軟骨の形成や恒常性維持に重要な役割を持つ転写因子であるSox9により発現が誘導されるマイクロRNAについて、Sox9を過剰発現した軟骨細胞を用いて探索を行った結果、軟骨で特異性の高い発現を示すマイクロRNAとしてmiR-455を同定。miR-455は-5pと-3pの両鎖が同程度発現する珍しいマイクロRNAで、OA軟骨においてmiR-455-5pおよび-3pの発現が減少していることがわかった。
miR-455の両鎖はHIF-2α発現を直接抑制
次にmiR-455ノックアウトマウスを作製。このマウスを解析した結果、6か月齢のノックアウトマウスは野生型と比べて軟骨の変性が進行し、OA様の表現型を示すことがわかり、miR-455は軟骨の恒常性維持に重要なマイクロRNAであることが明らかになった。

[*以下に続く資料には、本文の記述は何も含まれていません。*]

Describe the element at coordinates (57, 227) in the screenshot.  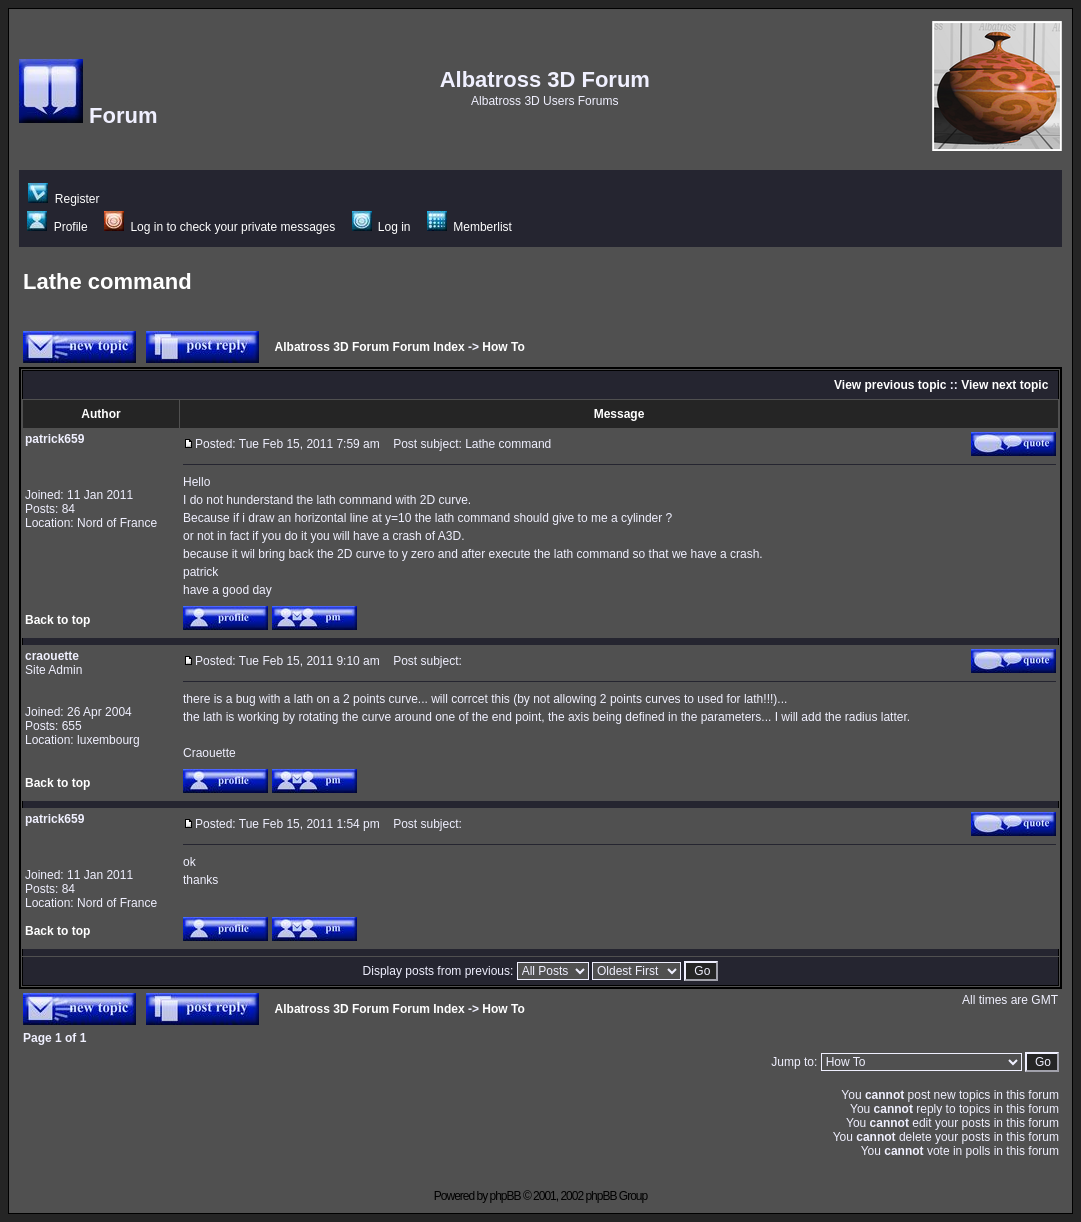 I see `Profile` at that location.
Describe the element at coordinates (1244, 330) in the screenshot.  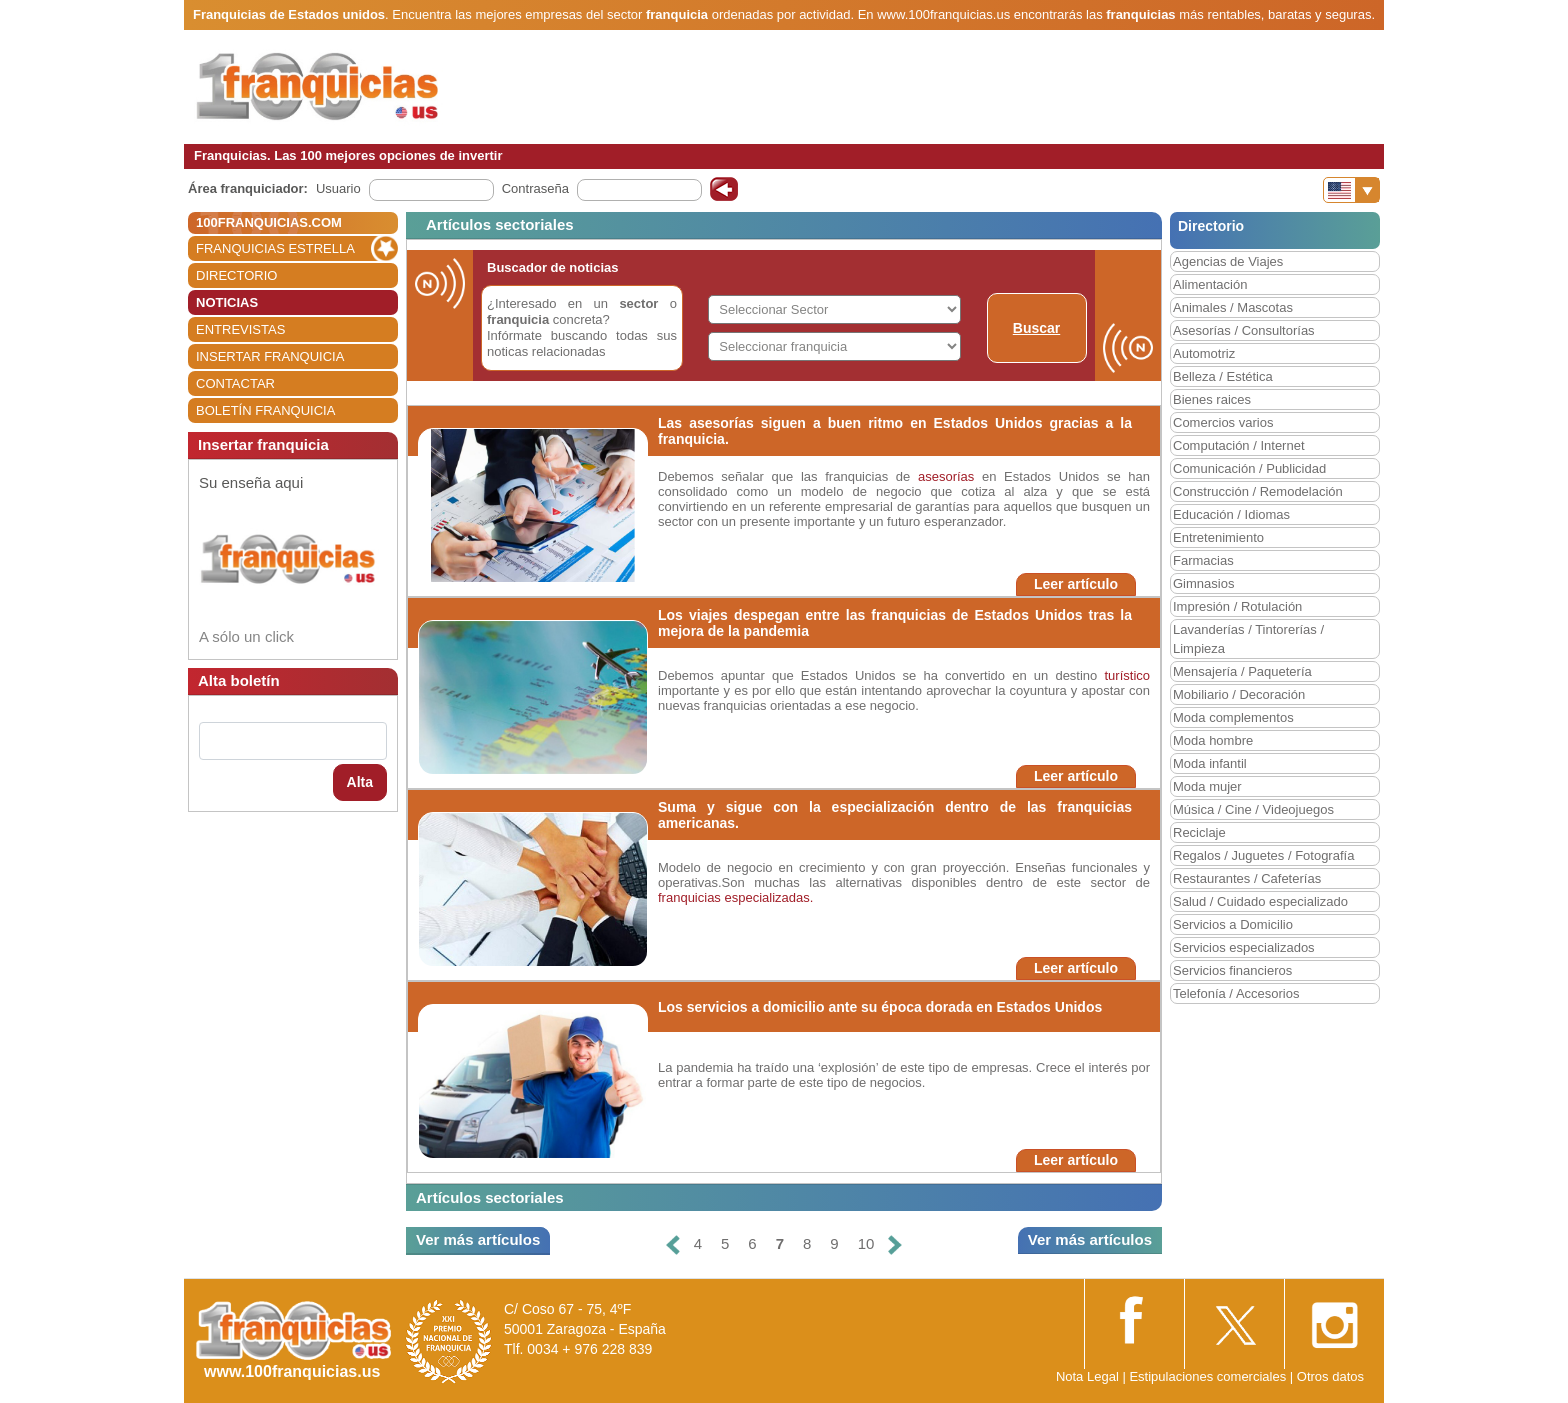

miR-455の軟骨恒常性維持における分子メカニズムを明らかにするため、miR-455の標的遺伝子のスクリーニングを実施。結果、軟骨基質を分解する酵素などの遺伝子の発現を促進し、OAにおいては悪玉として働くと考えられているHIF-2αの発現を、miR-455-5pと-3pの両鎖が直接抑制していることがわかった。
マウスOAモデルにmiR-455投与で治療効果を確認
さらにmiR-455の関節炎治療効果を調べるために、マウスOAモデルの膝関節腔内にmiR-455を投与する実験を行ったところ、miR-455-5pと-3p両方を投与した群で軟骨の変性が抑えられていることがわかった。
以上より、miR-455-5pと-3pは協調的にHIF-2αを抑制し、軟骨恒常性維持に重要な役割を担っていることが明らかになった。また、この両者を用いることでHIF-2αを効率よく抑制し、関節炎治療効果が見られることがわかった。「マイクロRNAは一般的に5p、3pどちらかの鎖が機能するが、今回の研究成果は、両鎖が同じ遺伝子を標的にして組織ホメオスタシスを制御する新たなモデルを提唱するものであり、またOAの病態解明やマイクロRNAを用いた核酸治療など新たな治療法の開発に寄与する可能性が期待される」と、研究グループは述べている。